In the semiconductor device, there are 2 categories of IC packages, ie lidded & lidless. Both configurations will have different stack-ups of the TIM in the final field installation & production testing.
For a lidless package, the die will be mounted directly onto the device package via flip-chip process. Due to space limitation, the package will normally be surface mounted directly to the PCB board as it will be used for laptop or mobile devices. When installed, the die will be dissipated directly to the cooling medium. As for the lidded package, there will be a metal cover over the die on the package. In this case, there is a need to have a TIM between the top of the die & the metal cover to ensure that the heat will be transferred out.
In the heat transfer for the lidless package, care has to be exercised when installing the TIM as the die is brittle and can be damaged until direct impact force or high-pressure compression. Another possible issue will be shorting of the passive components by the TIM. As the die is small, the cooling capacity of the cooler should be sized upward since the heat is dissipated through a small surface area. One of the options to consider is the use of pyrolytic graphite, which is synthetically made with highly oriented graphite polymer film & has high in-plane thermal conductivity (can be more than 1900W/m-K).
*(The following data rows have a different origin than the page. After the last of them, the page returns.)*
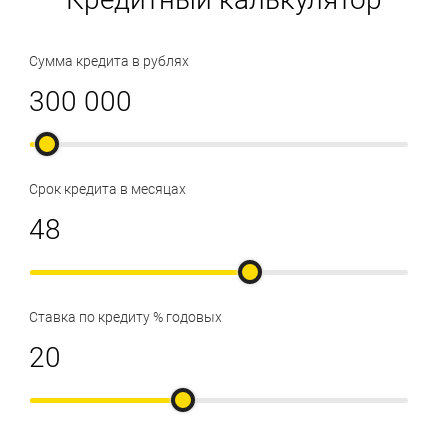
Сумма кредита в рублях
Срок кредита в месяцах
Ставка по кредиту % годовых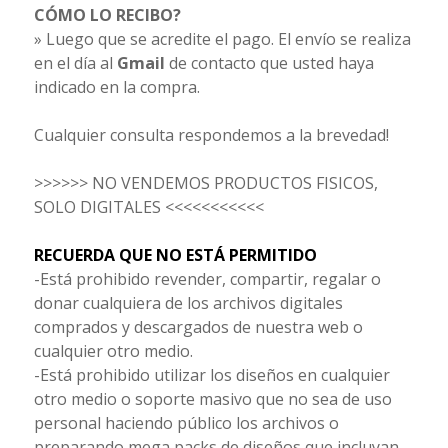
CÓMO LO RECIBO?
» Luego que se acredite el pago. El envío se realiza
en el día al
Gmail
de contacto que usted haya
indicado en la compra.
Cualquier consulta respondemos a la brevedad!
>>>>>> NO VENDEMOS PRODUCTOS FISICOS,
SOLO DIGITALES <<<<<<<<<<<
RECUERDA QUE NO ESTÁ PERMITIDO
-Está prohibido revender, compartir, regalar o
donar cualquiera de los archivos digitales
comprados y descargados de nuestra web o
cualquier otro medio.
-Está prohibido utilizar los diseños en cualquier
otro medio o soporte masivo que no sea de uso
personal haciendo público los archivos o
preparando mega packs de diseños que incluyan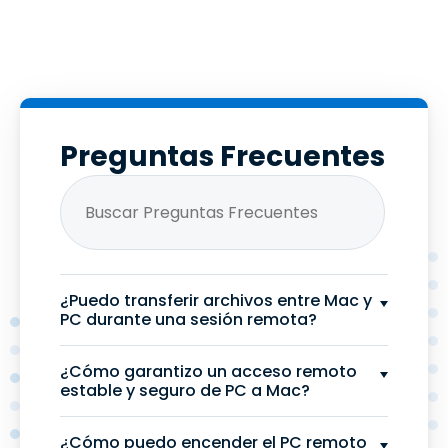
Preguntas Frecuentes
¿Puedo transferir archivos entre Mac y
PC durante una sesión remota?
¿Cómo garantizo un acceso remoto
estable y seguro de PC a Mac?
¿Cómo puedo encender el PC remoto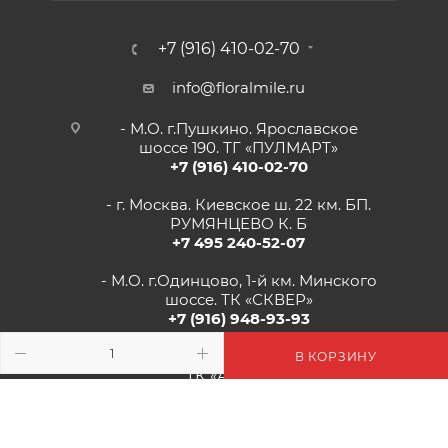
+7 (916) 410-02-70
info@floralmile.ru
- М.О. г.Пушкино. Ярославское
шоссе 190. ТГ «ПУЛМАРТ»
+7 (916) 410-02-70
- г. Москва. Киевское ш. 22 км. БП.
РУМЯНЦЕВО К. Б
+7 495 240-52-07
- М.О. г.Одинцово, 1-й км. Минского
шоссе. ТК «СКВЕР»
+7 (916) 948-93-93
- г.Рязань, Солотчинское шоссе д.2
В КОРЗИНУ
ТК «АВРОРА»
+7 (4912) 77-82-04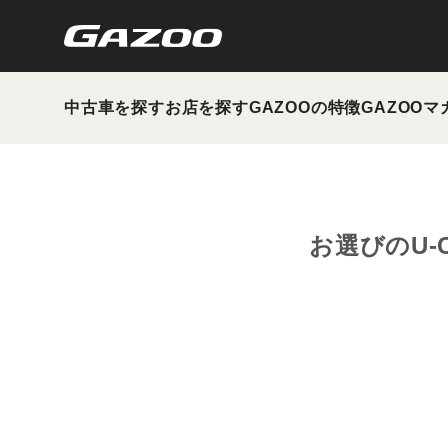
中古車を探す
お店を探す
GAZOOの特徴
GAZOOマ
お選びのU-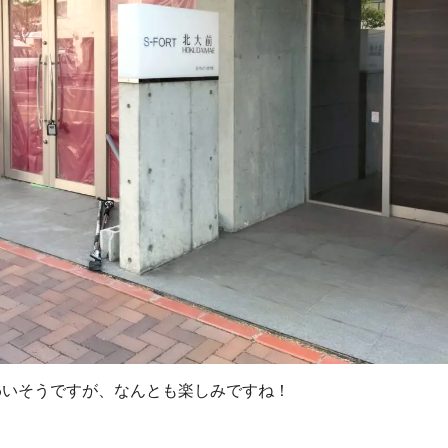
わいそうですが、なんとも楽しみですね！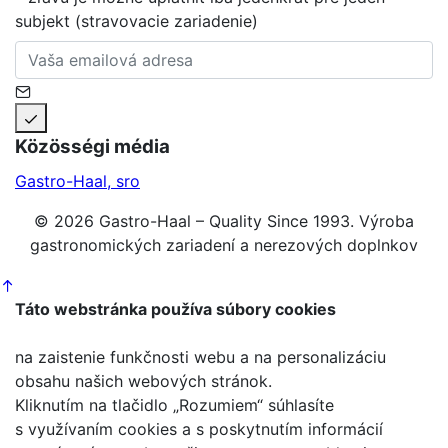
subjekt (stravovacie zariadenie)
Közösségi média
Gastro-Haal, sro
© 2026 Gastro-Haal – Quality Since 1993. Výroba
gastronomických zariadení a nerezových doplnkov
Táto webstránka používa súbory cookies
na zaistenie funkčnosti webu a na personalizáciu
obsahu našich webových stránok.
Kliknutím na tlačidlo „Rozumiem“ súhlasíte
s využívaním cookies a s poskytnutím informácií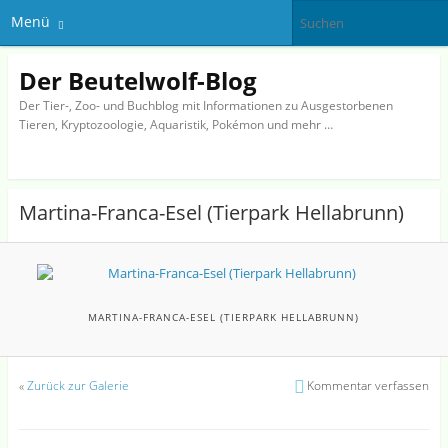
Menü
Der Beutelwolf-Blog
Der Tier-, Zoo- und Buchblog mit Informationen zu Ausgestorbenen
Tieren, Kryptozoologie, Aquaristik, Pokémon und mehr …
Martina-Franca-Esel (Tierpark Hellabrunn)
MARTINA-FRANCA-ESEL (TIERPARK HELLABRUNN)
«
Zurück zur Galerie
Kommentar verfassen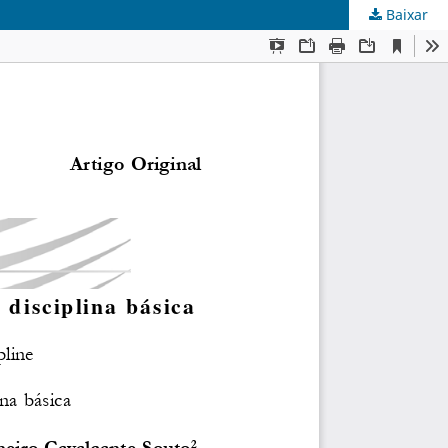
Baixar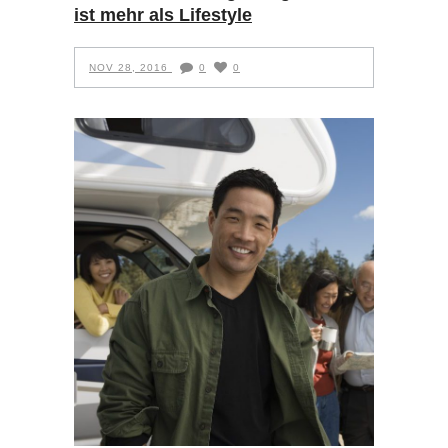
ist mehr als Lifestyle
NOV 28, 2016
0
0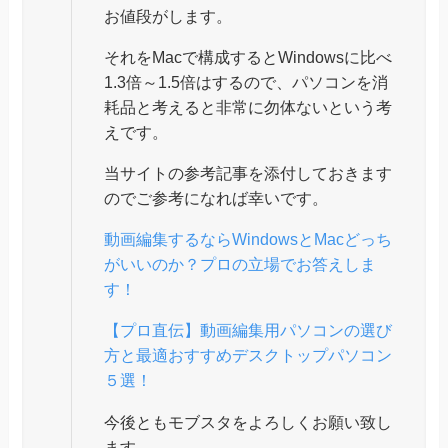
お値段がします。
それをMacで構成するとWindowsに比べ
1.3倍～1.5倍はするので、パソコンを消
耗品と考えると非常に勿体ないという考
えです。
当サイトの参考記事を添付しておきます
のでご参考になれば幸いです。
動画編集するならWindowsとMacどっち
がいいのか？プロの立場でお答えしま
す！
【プロ直伝】動画編集用パソコンの選び
方と最適おすすめデスクトップパソコン
５選！
今後ともモブスタをよろしくお願い致し
ます。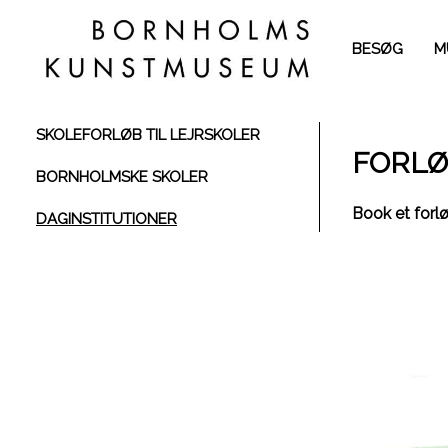
BESØG
M
SKOLEFORLØB TIL LEJRSKOLER
FORLØ
BORNHOLMSKE SKOLER
Book et forlø
DAGINSTITUTIONER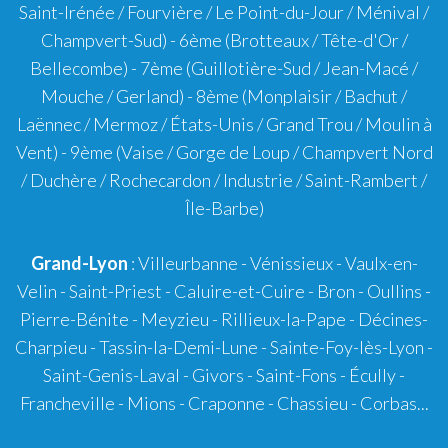
Saint-Irénée / Fourvière / Le Point-du-Jour / Ménival /
Champvert-Sud) -
6ème
(Brotteaux / Tête-d'Or /
Bellecombe) -
7ème
(Guillotière-Sud / Jean-Macé /
Mouche / Gerland) -
8ème
(Monplaisir / Bachut /
Laënnec / Mermoz / États-Unis / Grand Trou / Moulin à
Vent) -
9ème
(Vaise / Gorge de Loup / Champvert Nord
/ Duchère / Rochecardon / Industrie / Saint-Rambert /
Île-Barbe)
Grand-Lyon
:
Villeurbanne
-
Vénissieux
-
Vaulx-en-
Velin
-
Saint-Priest
-
Caluire-et-Cuire
-
Bron
-
Oullins
-
Pierre-Bénite
-
Meyzieu
-
Rillieux-la-Pape
-
Décines-
Charpieu
-
Tassin-la-Demi-Lune
-
Sainte-Foy-lès-Lyon
-
Saint-Genis-Laval
-
Givors
-
Saint-Fons
-
Écully
-
Francheville
-
Mions
-
Craponne
-
Chassieu
-
Corbas
...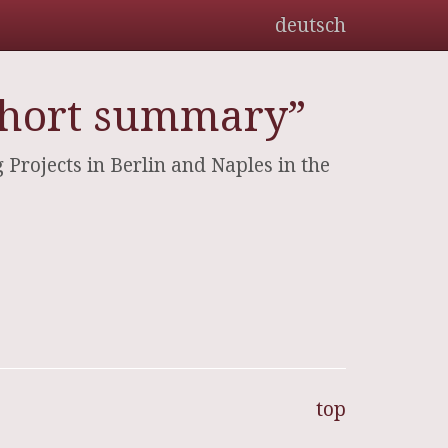
deutsch
A short summary”
rojects in Berlin and Naples in the
top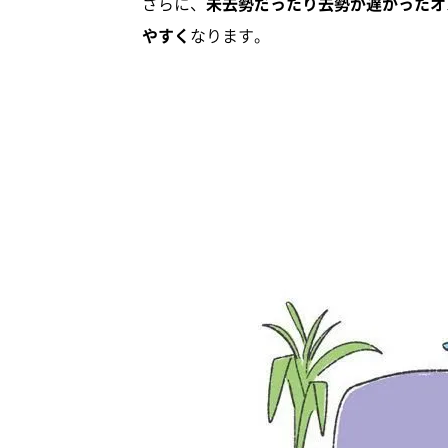
さらに、
未去勢だったり去勢が遅かったオ
やすく
なります。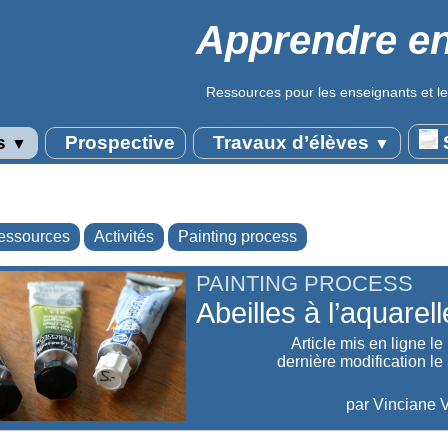
Apprendre en
Ressources pour les enseignants et le
s
Prospective
Travaux d’élèves
S
▼
▼
essources
Activités
Painting process
PAINTING PROCESS
Abeilles à l’aquarell
Article mis en ligne le
dernière modification le
par
Vinciane V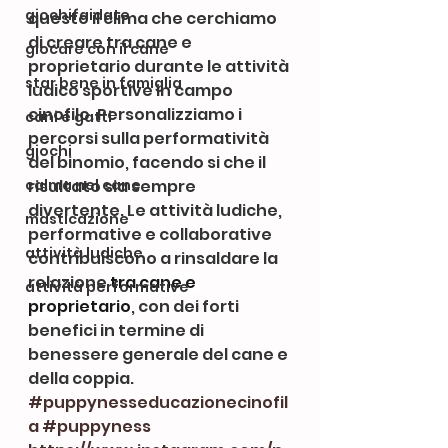
giochifaidate
questo il clima che cerchiamo 
di creare tra cane e 
giocare con il cane
proprietario durante le attività 
star bene in famiglia
ludico sportive in campo 
cinofilo. Personalizziamo i 
cani e gatti
percorsi sulla performatività 
giochi
del binomio, facendo si che il 
calma nel cane
risultato sia sempre 
divertente. Le attività ludiche, 
masticazione
performative e collaborative 
attività ludiche
contribuiscono a rinsaldare la 
relazione 
tra cane e 
attività performative
proprietario
, con dei forti 
benefici in termine di 
benessere generale del cane e 
della coppia.
#puppynesseducazionecinofil
a
#puppyness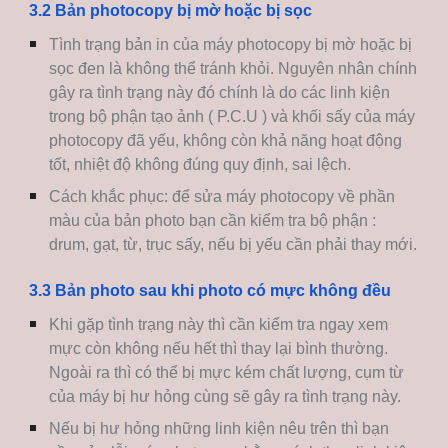
3.2 Bản photocopy bị mờ hoặc bị sọc
Tình trạng bản in của máy photocopy bị mờ hoặc bị
sọc đen là không thể tránh khỏi. Nguyên nhân chính
gây ra tình trạng này đó chính là do các linh kiện
trong bộ phận tạo ảnh ( P.C.U ) và khối sấy của máy
photocopy đã yếu, không còn khả năng hoạt động
tốt, nhiệt độ không đúng quy định, sai lệch.
Cách khắc phục: để sửa máy photocopy về phần
màu của bản photo bạn cần kiểm tra bộ phận :
drum, gạt, từ, trục sấy, nếu bị yếu cần phải thay mới.
3.3 Bản photo sau khi photo có mực không đều
Khi gặp tình trạng này thì cần kiểm tra ngay xem
mực còn không nếu hết thì thay lại bình thường.
Ngoài ra thì có thể bị mực kém chất lượng, cụm từ
của máy bị hư hỏng cùng sẽ gây ra tình trạng này.
Nếu bị hư hỏng những linh kiện nêu trên thì bạn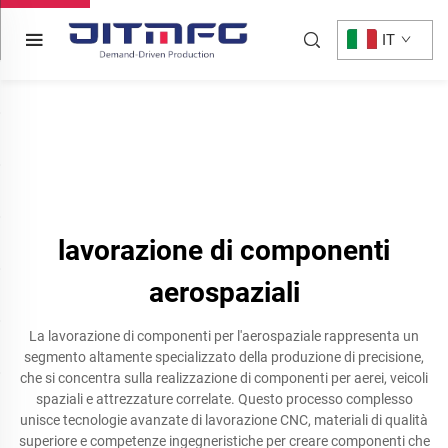
IT
lavorazione di componenti
aerospaziali
La lavorazione di componenti per l'aerospaziale rappresenta un
segmento altamente specializzato della produzione di precisione,
che si concentra sulla realizzazione di componenti per aerei, veicoli
spaziali e attrezzature correlate. Questo processo complesso
unisce tecnologie avanzate di lavorazione CNC, materiali di qualità
superiore e competenze ingegneristiche per creare componenti che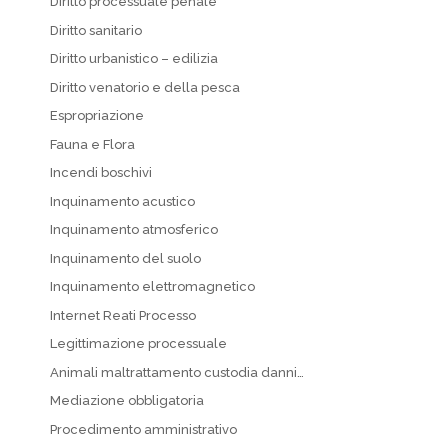
Diritto processuale penale
Diritto sanitario
Diritto urbanistico – edilizia
Diritto venatorio e della pesca
Espropriazione
Fauna e Flora
Incendi boschivi
Inquinamento acustico
Inquinamento atmosferico
Inquinamento del suolo
Inquinamento elettromagnetico
Internet Reati Processo
Legittimazione processuale
Animali maltrattamento custodia danni…
Mediazione obbligatoria
Procedimento amministrativo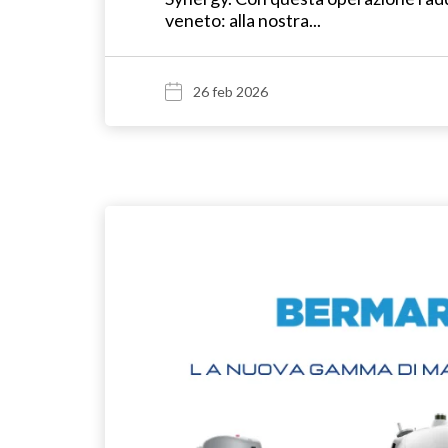
veneto: alla nostra...
26 feb 2026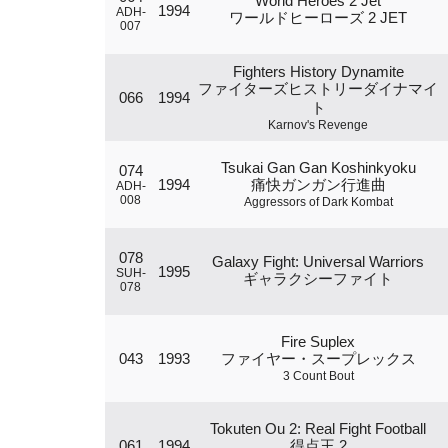
World Heroes 2 Jet
1994
ADH-
ワールドヒーローズ 2 JET
007
Fighters History Dynamite
ファイターズヒストリーダイナマイ
066
1994
ト
Karnov's Revenge
Tsukai Gan Gan Koshinkyoku
074
1994
痛快ガンガン行進曲
ADH-
008
Aggressors of Dark Kombat
078
Galaxy Fight: Universal Warriors
1995
SUH-
ギャラクシーファイト
078
Fire Suplex
043
1993
ファイヤー・スープレックス
3 Count Bout
Tokuten Ou 2: Real Fight Football
061
1994
得点王 2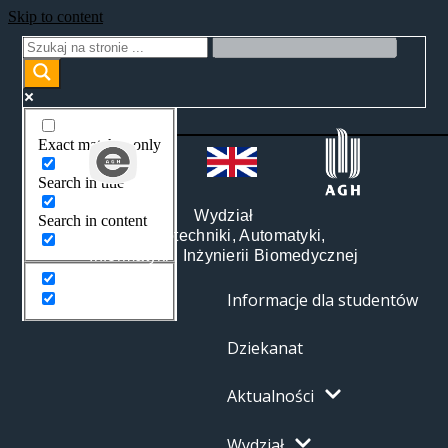
Skip to content
Exact matches only
Search in title
Wydział
Search in content
Elektrotechniki, Automatyki,
Informatyki i Inżynierii Biomedycznej
Informacje dla studentów
Dziekanat
Aktualności
Wydział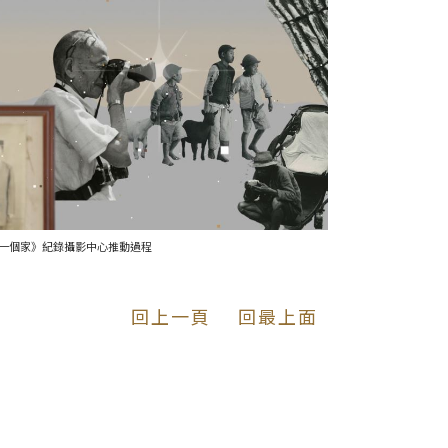
一個家》紀錄攝影中心推動過程
回上一頁
回最上面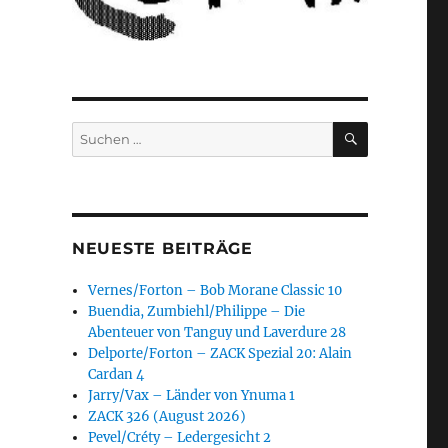
SUCHEN
Suchen
nach:
NEUESTE BEITRÄGE
Vernes/Forton – Bob Morane Classic 10
Buendia, Zumbiehl/Philippe – Die
Abenteuer von Tanguy und Laverdure 28
Delporte/Forton – ZACK Spezial 20: Alain
Cardan 4
Jarry/Vax – Länder von Ynuma 1
ZACK 326 (August 2026)
Pevel/Créty – Ledergesicht 2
If this is for laptop or mobile devices, the heat will be transferred from the device to the casing to dissipate the heat evenly.
For a lidded package, the die will be mounted directly onto the device package via flip-chip process, after which there will be a metal lid to be sealed on the PCB substrate to cover & protect the die. The package will normally be mounted onto a socket on the PCB board. Such packages are commonly used for desktop & server products.
In this setup, there is a need to have a TIM between the die & the metal lid to ensure that the heat from the die will be transferred out efficiently. There will also be a TIM between the top of the metal lid to the cooling medium.
The cooling medium can be in the form of heatsink/fan, heat-pipe/fan, liquid cooling or refrigerated cooling. It is common for gamers to use liquid cooling for the CPU to improve the speed & performance during their gaming.
For production testing in the factory, all CPU/GPU will undergo 100% system level testing to simulate the real-environment software utilization at elevated temperature. The configuration for the cooler/heater will have additional features & capability to control the temperature accurately & with high response sensitivity to the temperature & power change.
The choice on the selection of the thermal solution will be dependent on the expected performance for the IC device, available space & budget.